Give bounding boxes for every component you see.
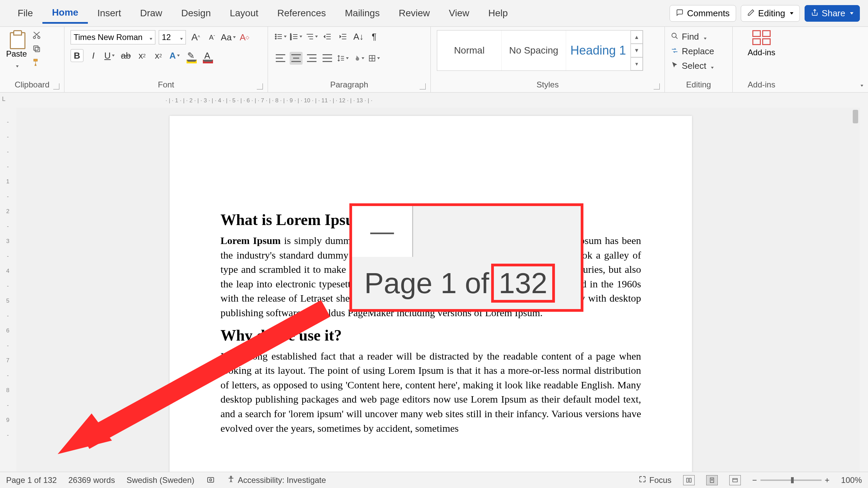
- strikethrough-button[interactable]: ab: [119, 49, 132, 62]
- heading-2[interactable]: Why do we use it?: [220, 326, 641, 344]
- replace-button[interactable]: Replace: [671, 45, 714, 58]
- horizontal-ruler[interactable]: · | · 1 · | · 2 · | · 3 · | · 4 · | · 5 …: [16, 96, 860, 106]
- zoom-level[interactable]: 100%: [841, 475, 862, 485]
- font-size-combo[interactable]: 12: [159, 30, 186, 44]
- status-language[interactable]: Swedish (Sweden): [127, 475, 194, 485]
- shrink-font-button[interactable]: Aˇ: [206, 31, 218, 44]
- svg-rect-41: [733, 478, 737, 482]
- chevron-down-icon: [702, 32, 707, 42]
- show-marks-button[interactable]: ¶: [368, 30, 381, 43]
- font-family-combo[interactable]: Times New Roman: [71, 30, 155, 44]
- borders-button[interactable]: [368, 52, 381, 65]
- dialog-launcher-icon[interactable]: [53, 83, 59, 89]
- group-label-paragraph: Paragraph: [274, 78, 424, 92]
- tab-design[interactable]: Design: [172, 4, 220, 23]
- macro-icon[interactable]: [206, 475, 215, 485]
- clipboard-icon: [7, 30, 26, 48]
- highlight-button[interactable]: ✎: [185, 49, 197, 62]
- comments-button[interactable]: Comments: [670, 5, 736, 22]
- tab-layout[interactable]: Layout: [220, 4, 268, 23]
- addins-button[interactable]: Add-ins: [748, 48, 775, 57]
- callout-dash-icon: —: [352, 206, 413, 257]
- tab-insert[interactable]: Insert: [88, 4, 131, 23]
- format-painter-button[interactable]: [32, 57, 42, 67]
- text-effects-button[interactable]: A: [168, 49, 181, 62]
- styles-scroll-up[interactable]: ▲: [631, 30, 643, 44]
- superscript-button[interactable]: x2: [152, 49, 165, 62]
- status-page[interactable]: Page 1 of 132: [6, 475, 57, 485]
- group-paragraph: 123 A↓ ¶: [268, 27, 431, 92]
- dialog-launcher-icon[interactable]: [654, 83, 660, 89]
- comments-label: Comments: [687, 8, 730, 19]
- group-label-clipboard: Clipboard: [6, 78, 58, 92]
- line-spacing-button[interactable]: [336, 52, 349, 65]
- svg-point-6: [275, 36, 276, 37]
- align-left-button[interactable]: [274, 52, 287, 65]
- chevron-down-icon: [15, 60, 19, 69]
- bold-button[interactable]: B: [71, 49, 83, 62]
- cursor-icon: [671, 61, 678, 71]
- zoom-slider[interactable]: − +: [752, 475, 830, 485]
- italic-button[interactable]: I: [87, 49, 100, 62]
- change-case-button[interactable]: Aa: [222, 31, 235, 44]
- zoom-in-button[interactable]: +: [825, 475, 830, 485]
- zoom-track[interactable]: [760, 480, 822, 481]
- collapse-ribbon-button[interactable]: [859, 82, 863, 88]
- underline-button[interactable]: U: [103, 49, 116, 62]
- tab-help[interactable]: Help: [479, 4, 517, 23]
- print-layout-view-button[interactable]: [706, 475, 718, 485]
- paragraph-2[interactable]: It is a long established fact that a rea…: [220, 349, 641, 436]
- decrease-indent-button[interactable]: [321, 30, 334, 43]
- status-accessibility[interactable]: Accessibility: Investigate: [227, 475, 326, 485]
- paste-button[interactable]: Paste: [6, 30, 27, 69]
- increase-indent-button[interactable]: [336, 30, 349, 43]
- multilevel-list-button[interactable]: [305, 30, 318, 43]
- sort-button[interactable]: A↓: [352, 30, 365, 43]
- find-button[interactable]: Find: [671, 30, 707, 43]
- focus-mode-button[interactable]: Focus: [638, 475, 671, 485]
- styles-expand[interactable]: ▾: [631, 57, 643, 70]
- shading-button[interactable]: [352, 52, 365, 65]
- bullets-button[interactable]: [274, 30, 287, 43]
- tab-draw[interactable]: Draw: [131, 4, 172, 23]
- justify-button[interactable]: [321, 52, 334, 65]
- web-layout-view-button[interactable]: [729, 475, 741, 485]
- scrollbar-thumb[interactable]: [853, 110, 858, 123]
- select-button[interactable]: Select: [671, 59, 714, 73]
- tab-file[interactable]: File: [8, 4, 42, 23]
- tab-view[interactable]: View: [439, 4, 479, 23]
- font-size-value: 12: [162, 33, 171, 42]
- align-center-button[interactable]: [290, 52, 303, 65]
- style-normal[interactable]: Normal: [437, 30, 502, 70]
- style-heading-1[interactable]: Heading 1: [566, 30, 631, 70]
- styles-gallery[interactable]: Normal No Spacing Heading 1 ▲ ▼ ▾: [437, 30, 643, 71]
- zoom-out-button[interactable]: −: [752, 475, 757, 485]
- tab-references[interactable]: References: [268, 4, 335, 23]
- numbering-button[interactable]: 123: [290, 30, 303, 43]
- status-bar: Page 1 of 132 26369 words Swedish (Swede…: [0, 472, 868, 488]
- styles-scroll-down[interactable]: ▼: [631, 44, 643, 57]
- vertical-scrollbar[interactable]: [852, 108, 859, 472]
- tab-home[interactable]: Home: [42, 3, 88, 24]
- paste-label: Paste: [6, 49, 27, 59]
- callout-highlighted-total: 132: [491, 264, 555, 303]
- tab-review[interactable]: Review: [389, 4, 439, 23]
- style-no-spacing[interactable]: No Spacing: [502, 30, 566, 70]
- clear-formatting-button[interactable]: A◇: [238, 31, 251, 44]
- zoom-knob[interactable]: [791, 477, 794, 483]
- subscript-button[interactable]: x2: [136, 49, 149, 62]
- editing-mode-button[interactable]: Editing: [741, 5, 800, 22]
- grow-font-button[interactable]: A^: [189, 31, 202, 44]
- tab-mailings[interactable]: Mailings: [335, 4, 389, 23]
- dialog-launcher-icon[interactable]: [420, 83, 426, 89]
- dialog-launcher-icon[interactable]: [257, 83, 263, 89]
- read-mode-view-button[interactable]: [683, 475, 695, 485]
- cut-button[interactable]: [32, 30, 42, 40]
- status-word-count[interactable]: 26369 words: [68, 475, 115, 485]
- vertical-ruler[interactable]: -- -- 1- 2- 3- 4- 5- 6- 7- 8- 9-: [2, 108, 14, 472]
- share-button[interactable]: Share: [805, 5, 860, 22]
- group-font: Times New Roman 12 A^ Aˇ Aa A◇ B I U ab …: [64, 27, 268, 92]
- font-color-button[interactable]: A: [201, 49, 214, 62]
- align-right-button[interactable]: [305, 52, 318, 65]
- copy-button[interactable]: [32, 44, 42, 54]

#### [What the task requires]
Your answer must be the full listing, copied exactly, with no pictures in it.

#### [The completed task]
Give bounding boxes for every component you see.
- strikethrough-button[interactable]: ab: [119, 49, 132, 62]
- heading-2[interactable]: Why do we use it?: [220, 326, 641, 344]
- replace-button[interactable]: Replace: [671, 45, 714, 58]
- horizontal-ruler[interactable]: · | · 1 · | · 2 · | · 3 · | · 4 · | · 5 …: [16, 96, 860, 106]
- zoom-level[interactable]: 100%: [841, 475, 862, 485]
- font-size-combo[interactable]: 12: [159, 30, 186, 44]
- status-language[interactable]: Swedish (Sweden): [127, 475, 194, 485]
- shrink-font-button[interactable]: Aˇ: [206, 31, 218, 44]
- svg-rect-41: [733, 478, 737, 482]
- chevron-down-icon: [702, 32, 707, 42]
- show-marks-button[interactable]: ¶: [368, 30, 381, 43]
- font-family-combo[interactable]: Times New Roman: [71, 30, 155, 44]
- borders-button[interactable]: [368, 52, 381, 65]
- dialog-launcher-icon[interactable]: [53, 83, 59, 89]
- group-label-paragraph: Paragraph: [274, 78, 424, 92]
- tab-design[interactable]: Design: [172, 4, 220, 23]
- macro-icon[interactable]: [206, 475, 215, 485]
- clipboard-icon: [7, 30, 26, 48]
- highlight-button[interactable]: ✎: [185, 49, 197, 62]
- comments-button[interactable]: Comments: [670, 5, 736, 22]
- tab-layout[interactable]: Layout: [220, 4, 268, 23]
- addins-button[interactable]: Add-ins: [748, 48, 775, 57]
- callout-dash-icon: —: [352, 206, 413, 257]
- tab-insert[interactable]: Insert: [88, 4, 131, 23]
- format-painter-button[interactable]: [32, 57, 42, 67]
- text-effects-button[interactable]: A: [168, 49, 181, 62]
- styles-scroll-up[interactable]: ▲: [631, 30, 643, 44]
- superscript-button[interactable]: x2: [152, 49, 165, 62]
- status-page[interactable]: Page 1 of 132: [6, 475, 57, 485]
- group-paragraph: 123 A↓ ¶: [268, 27, 431, 92]
- dialog-launcher-icon[interactable]: [654, 83, 660, 89]
- comments-label: Comments: [687, 8, 730, 19]
- group-label-clipboard: Clipboard: [6, 78, 58, 92]
- line-spacing-button[interactable]: [336, 52, 349, 65]
- svg-point-6: [275, 36, 276, 37]
- align-left-button[interactable]: [274, 52, 287, 65]
- chevron-down-icon: [15, 60, 19, 69]
- bold-button[interactable]: B: [71, 49, 83, 62]
- cursor-icon: [671, 61, 678, 71]
- zoom-slider[interactable]: − +: [752, 475, 830, 485]
- italic-button[interactable]: I: [87, 49, 100, 62]
- change-case-button[interactable]: Aa: [222, 31, 235, 44]
- zoom-in-button[interactable]: +: [825, 475, 830, 485]
- zoom-track[interactable]: [760, 480, 822, 481]
- collapse-ribbon-button[interactable]: [859, 82, 863, 88]
- underline-button[interactable]: U: [103, 49, 116, 62]
- tab-help[interactable]: Help: [479, 4, 517, 23]
- print-layout-view-button[interactable]: [706, 475, 718, 485]
- paragraph-2[interactable]: It is a long established fact that a rea…: [220, 349, 641, 436]
- decrease-indent-button[interactable]: [321, 30, 334, 43]
- status-accessibility[interactable]: Accessibility: Investigate: [227, 475, 326, 485]
- paste-button[interactable]: Paste: [6, 30, 27, 69]
- increase-indent-button[interactable]: [336, 30, 349, 43]
- multilevel-list-button[interactable]: [305, 30, 318, 43]
- sort-button[interactable]: A↓: [352, 30, 365, 43]
- find-button[interactable]: Find: [671, 30, 707, 43]
- focus-mode-button[interactable]: Focus: [638, 475, 671, 485]
- styles-expand[interactable]: ▾: [631, 57, 643, 70]
- shading-button[interactable]: [352, 52, 365, 65]
- bullets-button[interactable]: [274, 30, 287, 43]
- tab-draw[interactable]: Draw: [131, 4, 172, 23]
- justify-button[interactable]: [321, 52, 334, 65]
- web-layout-view-button[interactable]: [729, 475, 741, 485]
- scrollbar-thumb[interactable]: [853, 110, 858, 123]
- select-button[interactable]: Select: [671, 59, 714, 73]
- tab-file[interactable]: File: [8, 4, 42, 23]
- tab-view[interactable]: View: [439, 4, 479, 23]
- font-size-value: 12: [162, 33, 171, 42]
- align-center-button[interactable]: [290, 52, 303, 65]
- style-normal[interactable]: Normal: [437, 30, 502, 70]
- style-heading-1[interactable]: Heading 1: [566, 30, 631, 70]
- styles-gallery[interactable]: Normal No Spacing Heading 1 ▲ ▼ ▾: [437, 30, 643, 71]
- zoom-out-button[interactable]: −: [752, 475, 757, 485]
- tab-references[interactable]: References: [268, 4, 335, 23]
- numbering-button[interactable]: 123: [290, 30, 303, 43]
- status-bar: Page 1 of 132 26369 words Swedish (Swede…: [0, 472, 868, 488]
- styles-scroll-down[interactable]: ▼: [631, 44, 643, 57]
- vertical-scrollbar[interactable]: [852, 108, 859, 472]
- tab-home[interactable]: Home: [42, 3, 88, 24]
- paste-label: Paste: [6, 49, 27, 59]
- callout-highlighted-total: 132: [491, 264, 555, 303]
- tab-review[interactable]: Review: [389, 4, 439, 23]
- style-no-spacing[interactable]: No Spacing: [502, 30, 566, 70]
- clear-formatting-button[interactable]: A◇: [238, 31, 251, 44]
- zoom-knob[interactable]: [791, 477, 794, 483]
- subscript-button[interactable]: x2: [136, 49, 149, 62]
- editing-mode-button[interactable]: Editing: [741, 5, 800, 22]
- grow-font-button[interactable]: A^: [189, 31, 202, 44]
- tab-mailings[interactable]: Mailings: [335, 4, 389, 23]
- dialog-launcher-icon[interactable]: [420, 83, 426, 89]
- dialog-launcher-icon[interactable]: [257, 83, 263, 89]
- read-mode-view-button[interactable]: [683, 475, 695, 485]
- cut-button[interactable]: [32, 30, 42, 40]
- status-word-count[interactable]: 26369 words: [68, 475, 115, 485]
- vertical-ruler[interactable]: -- -- 1- 2- 3- 4- 5- 6- 7- 8- 9-: [2, 108, 14, 472]
- share-button[interactable]: Share: [805, 5, 860, 22]
- group-font: Times New Roman 12 A^ Aˇ Aa A◇ B I U ab …: [64, 27, 268, 92]
- font-color-button[interactable]: A: [201, 49, 214, 62]
- align-right-button[interactable]: [305, 52, 318, 65]
- copy-button[interactable]: [32, 44, 42, 54]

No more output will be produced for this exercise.